'We're in the Money' were the lyrics inadvertently Sainsbury’s exuberant boss Mike Coupe, following the announcement he would seek a merger with Asda.
However, the supermarket chain will no longer enjoy the financial backing of Citywire AA-rated Leigh Himsworth's £122 million Fidelity UK Opportunities fund, after he sold his ‘significant’ position in the firm.
At face value, he said the push to amalgamate Sainsbury's with its Walmart-owned rival makes 'compelling reading', with £500 million in potential efficiencies, technology sharing and double digit earnings accretion allowing price cuts of 10% on 'regularly purchased' products.
However, he expressed concern about the risks of the sheer size of the deal. 'We are looking at the number two in the market buying the number three,' he pointed out.
This would grant the resulting behemoth 'a number one market position with a market share of 31.4%, clearly giving the CMA [Competition and Markets Authority] an issue.
'In theory, the issues to be determined are whether such a step would disadvantage the customer and stifle investment?
'The part of the statement referring to 10% price cuts on regularly purchased products, is clearly designed to address the first point as the comment, and I paraphrase, "Walmart... to share knowledge and technology developments" is moraimed at the latter.'
That, though, may not be enough, with factors such as 'the position of the employees, (over 300,000 of them), the pension trustees, and the suppliers' all weighing on the eventual outcome.

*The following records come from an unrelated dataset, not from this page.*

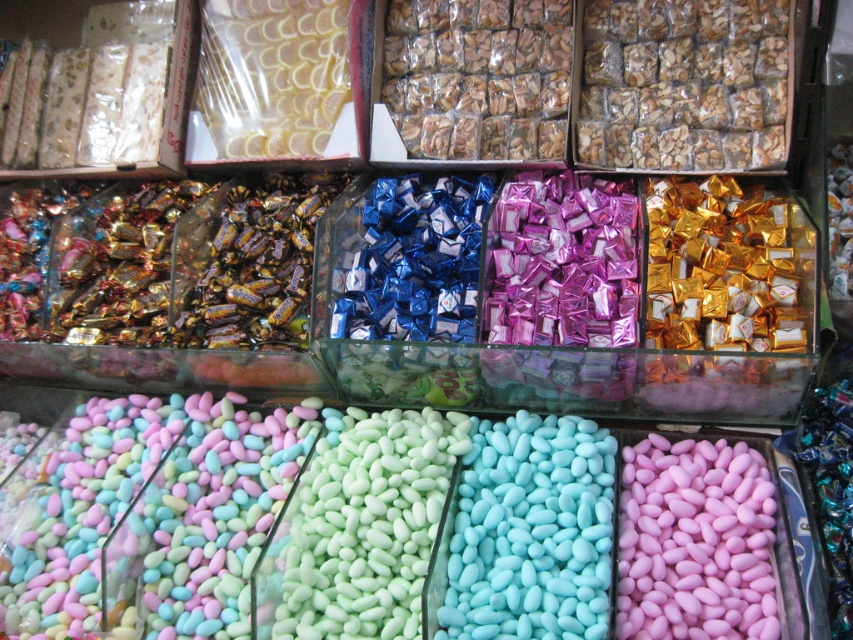 You are at a candy store and want to choose a candy that is taller between the blue matte candy at center and the pink matte candy at lower right. Which one should you pick?

The blue matte candy at center is taller than the pink matte candy at lower right, so you should pick the blue matte candy at center.

You are a customer at a candy store and want to buy the blue matte candy at center and the pink matte candy at lower right. If you look straight ahead, which candy is positioned higher?

The blue matte candy at center is located above the pink matte candy at lower right, so it is positioned higher when looking straight ahead.

You are a customer at a candy store and want to grab a blue matte candy at center and a pink matte candy at lower right. Which one do you need to reach over first?

The blue matte candy at center is in front of pink matte candy at lower right, so you would need to reach over the blue matte candy at center first to access the pink matte candy at lower right. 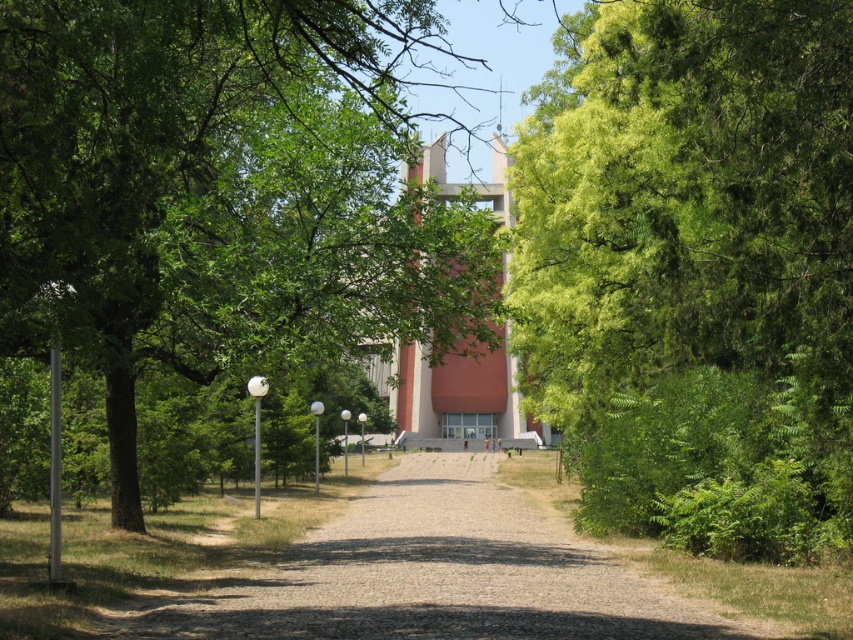 You are standing on the paved pathway in the park and see two points marked on the ground. The first point is at coordinate point (796, 93) and the second is at point (44, 147). Which point is closer to you as you stand on the path?

Point (796, 93) is closer to you because it is further to the viewer than point (44, 147).

You are a visitor trying to reach the entrance of the modern building. You see the green leafy tree at center and the gravel driveway at center. Which object is closer to you as you approach the building?

The green leafy tree at center is closer to you than the gravel driveway at center because it is in front of it.

You are a visitor trying to reach the entrance of the modern building in the background. You are currently standing at the start of the pathway. To your left, you see the green leafy tree at center and to your right, the gravel driveway at center. Which direction should you turn to head towards the building?

You should turn to your right towards the gravel driveway at center because the green leafy tree at center is to the left of it, and the pathway leading to the building is likely aligned with the driveway.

Himsworth (pictured) noted that consolidation is one way the big four food retail giants of Tesco, Sainsbury’s, Asda, and Morrison's are moving to cope with rising pressure from smaller competitors such as Waitrose and new market entrants like Amazon.
While he said he appreciates the potential gains from rationalisation, he sees the merger itself preoccupying the companies’ management and taking at least another year to pull off.

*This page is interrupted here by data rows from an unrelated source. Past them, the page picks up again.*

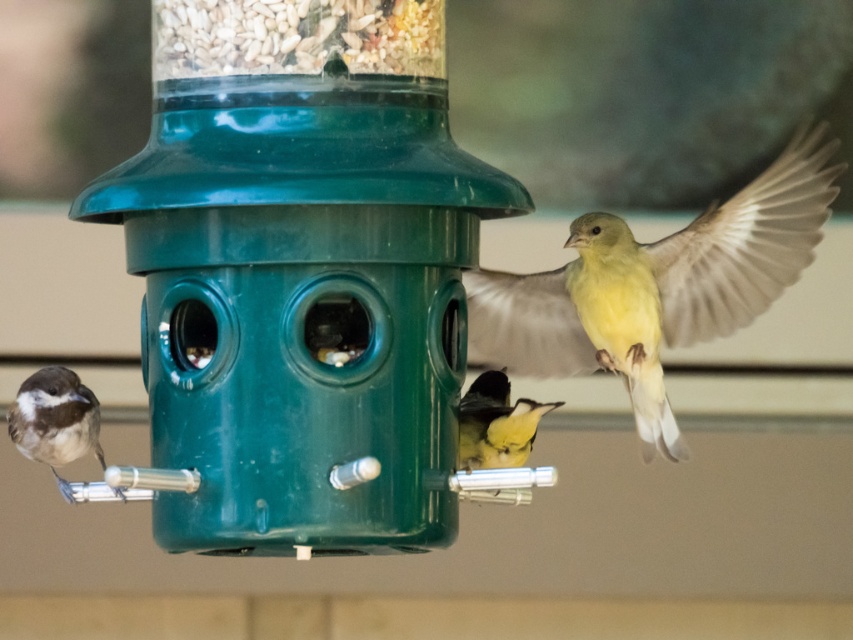 Does green plastic bird feeder at center come in front of brown speckled feathers at left?

Yes, it is in front of brown speckled feathers at left.

Between green plastic bird feeder at center and brown speckled feathers at left, which one is positioned higher?

green plastic bird feeder at center is above.

The width and height of the screenshot is (853, 640). In order to click on green plastic bird feeder at center in this screenshot , I will do `click(303, 276)`.

Is point (160, 74) less distant than point (73, 385)?

Yes, it is.

Is grainy seeds at top center further to the viewer compared to brown speckled feathers at left?

That is False.

The image size is (853, 640). What do you see at coordinates (296, 36) in the screenshot? I see `grainy seeds at top center` at bounding box center [296, 36].

At what (x,y) coordinates should I click in order to perform the action: click on grainy seeds at top center. Please return your answer as a coordinate pair (x, y). The image size is (853, 640). Looking at the image, I should click on (296, 36).

Does green plastic bird feeder at center have a smaller size compared to yellow matte bird at upper right?

Incorrect, green plastic bird feeder at center is not smaller in size than yellow matte bird at upper right.

Identify the location of green plastic bird feeder at center. (303, 276).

He added: 'winning in food retailing is not just about buying benefits, it is about clear market positioning and execution.

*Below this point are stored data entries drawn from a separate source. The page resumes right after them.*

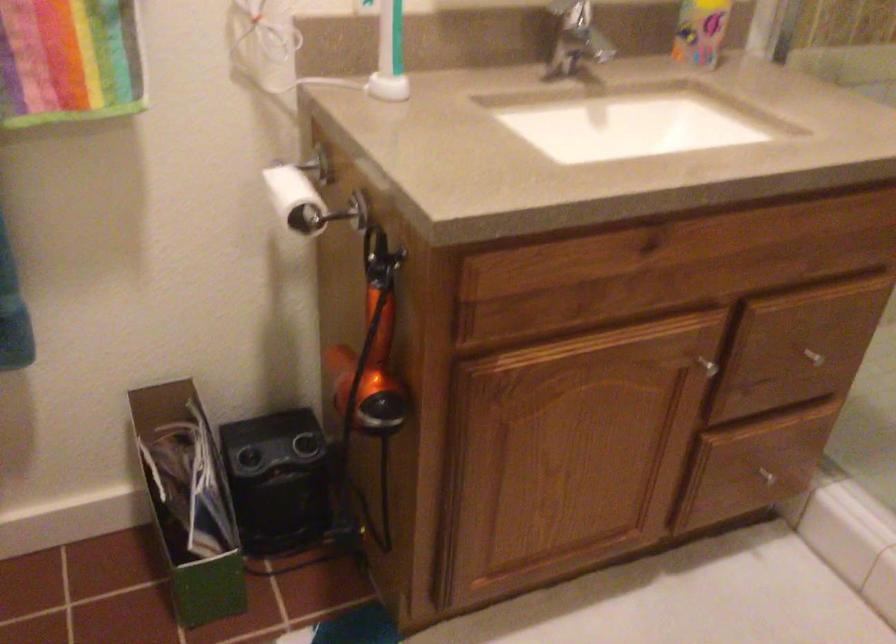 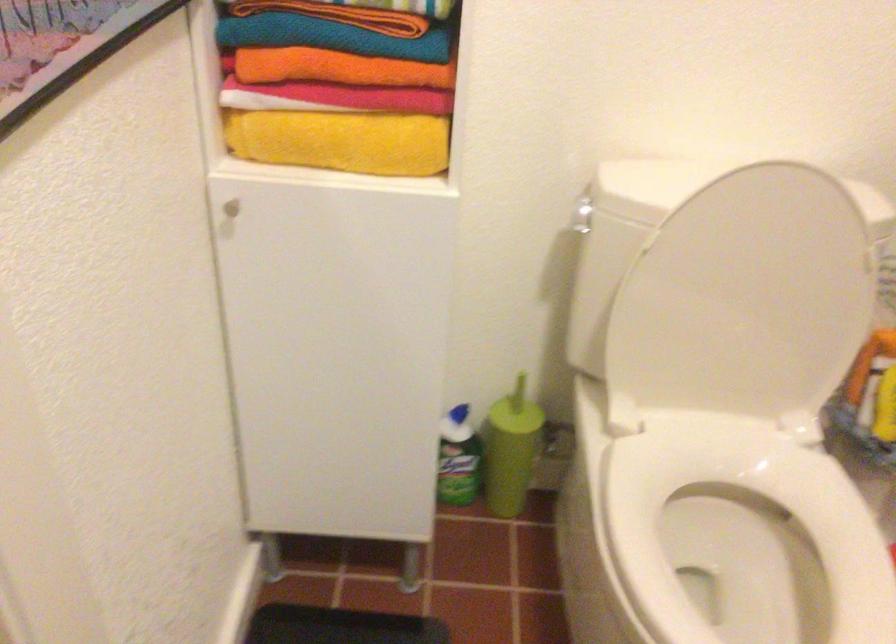 How did the camera likely rotate?

The camera's rotation is toward left-down. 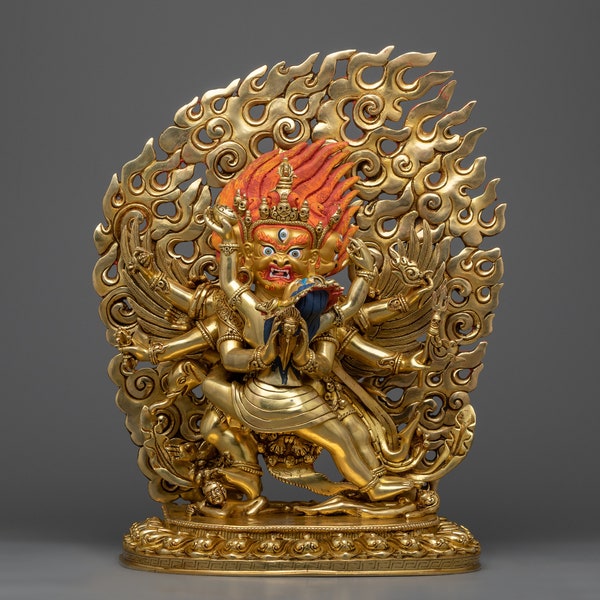 Locate an element on the screen. The image size is (600, 600). flat surface is located at coordinates (118, 576).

'The complexity of this deal may mean a lack of focus on the day job for senior management, and could benefit the competitors in the short term, as could any store disposals.’
That said, he’s not counting out buying back into Sainsbury’s when the picture’s clearer, and is looking out for 'perhaps a better re-entry point, perhaps buy-one-get-one-free!'
The Fidelity UK Opportunities fund returned 39.2% in the three years to the end of April compared to a sector average of 21.3%.